Task statement:
Exclude the pictures and repeat all of the data exactly.

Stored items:
■ ■ ■ ■
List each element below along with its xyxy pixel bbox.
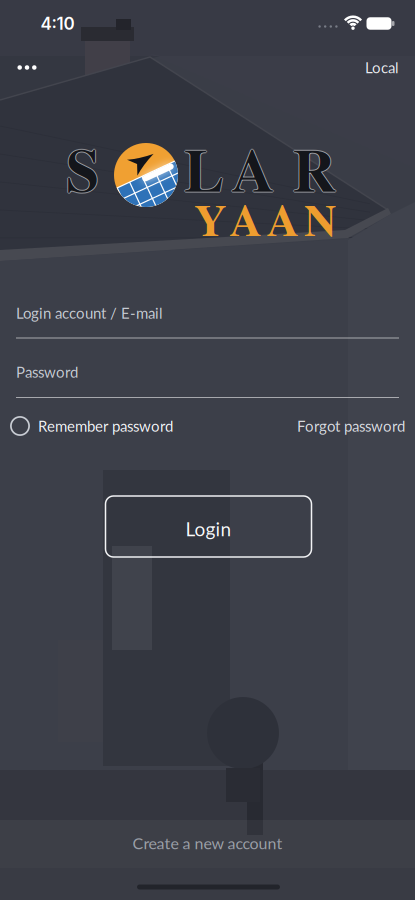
staticText: YAAN	[194, 186, 336, 251]
staticText: A	[230, 125, 274, 212]
button[interactable]: Login account / E-mail	[16, 304, 399, 342]
staticText: R	[292, 124, 336, 211]
staticText: Login account / E-mail	[16, 304, 163, 322]
staticText: S	[66, 124, 99, 211]
staticText: Local	[365, 58, 399, 76]
button[interactable]: Local	[365, 58, 399, 76]
staticText: R	[292, 125, 334, 212]
staticText: L	[184, 126, 224, 213]
button[interactable]: Login	[106, 496, 312, 557]
staticText: Password	[16, 363, 78, 381]
staticText: Login	[186, 518, 232, 540]
staticText: S	[67, 125, 100, 212]
staticText: R	[294, 125, 336, 212]
staticText: R	[292, 126, 336, 213]
button[interactable]: Create a new account	[0, 819, 415, 867]
button[interactable]: Remember password	[10, 416, 173, 436]
staticText: Remember password	[38, 417, 173, 435]
button[interactable]: Forgot password	[297, 417, 405, 435]
staticText: S	[66, 126, 99, 213]
staticText: S	[66, 125, 99, 212]
staticText: 4:10	[40, 13, 74, 34]
staticText: Forgot password	[297, 417, 405, 435]
staticText: L	[184, 124, 224, 211]
staticText: A	[232, 124, 274, 211]
staticText: L	[183, 125, 223, 212]
staticText: A	[232, 125, 274, 212]
button[interactable]: Menu	[13, 56, 41, 80]
staticText: A	[232, 126, 274, 213]
staticText: L	[184, 125, 224, 212]
button[interactable]: Password	[16, 363, 399, 401]
staticText: R	[292, 125, 336, 212]
staticText: Create a new account	[132, 833, 282, 853]
staticText: A	[232, 125, 276, 212]
staticText: S	[65, 125, 98, 212]
staticText: L	[185, 125, 225, 212]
■ ■ ■ ■
Result of the task:
List each element below along with its xyxy pixel bbox.
staticText: YAAN	[194, 186, 336, 251]
staticText: A	[230, 125, 274, 212]
button[interactable]: Login account / E-mail	[16, 304, 399, 342]
staticText: R	[292, 124, 336, 211]
staticText: Login account / E-mail	[16, 304, 163, 322]
staticText: S	[66, 124, 99, 211]
staticText: Local	[365, 58, 399, 76]
button[interactable]: Local	[365, 58, 399, 76]
staticText: R	[292, 125, 334, 212]
staticText: L	[184, 126, 224, 213]
button[interactable]: Login	[106, 496, 312, 557]
staticText: Password	[16, 363, 78, 381]
staticText: Login	[186, 518, 232, 540]
staticText: S	[67, 125, 100, 212]
staticText: R	[294, 125, 336, 212]
staticText: R	[292, 126, 336, 213]
button[interactable]: Create a new account	[0, 819, 415, 867]
button[interactable]: Remember password	[10, 416, 173, 436]
staticText: Remember password	[38, 417, 173, 435]
button[interactable]: Forgot password	[297, 417, 405, 435]
staticText: S	[66, 126, 99, 213]
staticText: S	[66, 125, 99, 212]
staticText: 4:10	[40, 13, 74, 34]
staticText: Forgot password	[297, 417, 405, 435]
staticText: L	[184, 124, 224, 211]
staticText: A	[232, 124, 274, 211]
staticText: L	[183, 125, 223, 212]
staticText: A	[232, 125, 274, 212]
button[interactable]: Menu	[13, 56, 41, 80]
staticText: A	[232, 126, 274, 213]
staticText: L	[184, 125, 224, 212]
button[interactable]: Password	[16, 363, 399, 401]
staticText: R	[292, 125, 336, 212]
staticText: Create a new account	[132, 833, 282, 853]
staticText: A	[232, 125, 276, 212]
staticText: S	[65, 125, 98, 212]
staticText: L	[185, 125, 225, 212]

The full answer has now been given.